# the right trailer?



## dtwarrow (Oct 26, 2009)

okay... I know with enough effort you can make any trailer work, but I don't have a welder and don't really want to buy a trailer then need to redo it... I figure just buy something that works the first time... Well... changing lights or a tire is ok I guess...
I was looking and found a lot of "V" crossbar trailers but barely any that went strait across... I finally found what I "THINK" I want... Can you guys tell me if I am crazy?
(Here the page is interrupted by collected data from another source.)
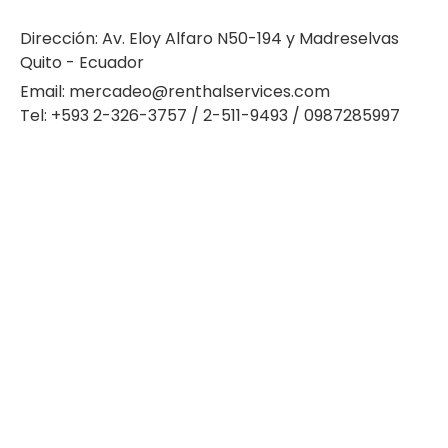
Dirección: Av. Eloy Alfaro N50-194 y Madreselvas
Quito - Ecuador
Email: mercadeo@renthalservices.com
Tel: +593 2-326-3757 / 2-511-9493 / 0987285997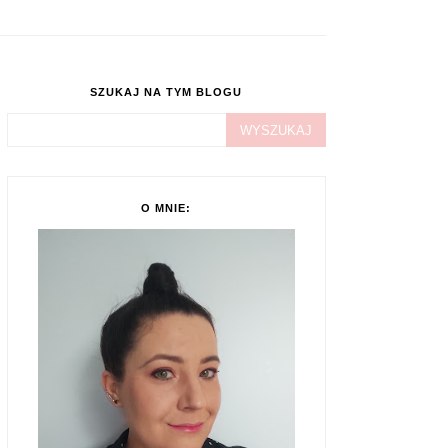
SZUKAJ NA TYM BLOGU
O MNIE:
1648 foot flat bottom lowe going on here. Will this work?


----------



## Waterwings (Oct 26, 2009)

Hard to tell by the pic, but if the trailer is sound (welds, axle, etc), and the bunks extend the to the rear of the boat, it should work. What size tires are on the trailer? Thinking of overall weight on the trailer, has the boat been modified such as added decks, outboard on the rear, etc?


----------



## dtwarrow (Oct 27, 2009)

Well, I looked at one last might that is a trailer for flat bottom boat, but the guy took bunks off and used flat plywood to haul a water tank around for a year. BIG tires, I think 14 inch... They looked in good condition. Plus it has not been used in water for at least a year so I bet the bearings are in great shape. The winch was removed but he still has it to put back on... Just not going to be a lot of room between the winch and the hitch, maybe 2.5 to 3 feet. I'd rather longer, but it looks like another 14 foot trailer (16 is imposible to find!)... I think I'm going to take it though as it is close by and the one above is 200 MI away...


----------



## lckstckn2smknbrls (Oct 27, 2009)

The trailer I have my Jon boat on was a little short for a 14 footer. When it came time to replace the bunks I made them longer and moved the boat back. I can open the rear doors on the suv now.


----------



## dtwarrow (Oct 29, 2009)

Well, I bought the trailer (not the one in the pic.) I'll post up a pic later. Has 15 inch rims on it. Will need to get 12 inch ans maybe flip the axel over the springs cause it rides super high and I have a Jeep Cherokee, not a truck. 
Lights, bunks, move the winch (that was not on the trailer but is in good condition). get it weighed and I'm good.
I'm sure I can trade the 15 inchers with a friends 12 inch on his flat bed trailer as it is too low in back for his dodge 4x4. both 5 lugs...


----------



## dtwarrow (Oct 30, 2009)

Okay here is the trailer. It's a galvanized tilt trailer that is super light.


----------



## dtwarrow (Oct 30, 2009)

Basically where bunks will be:


----------



## Hydrilla (Nov 5, 2009)

That is a beefy looking trailer, dude. Any progress on it yet?


----------



## dtwarrow (Nov 5, 2009)

Nope. Should get it in usable condition this weekend. Not pained but working.
I'm very excited about this project. Can't wait to get the boat steel flexed in a week (indoors with heat).


----------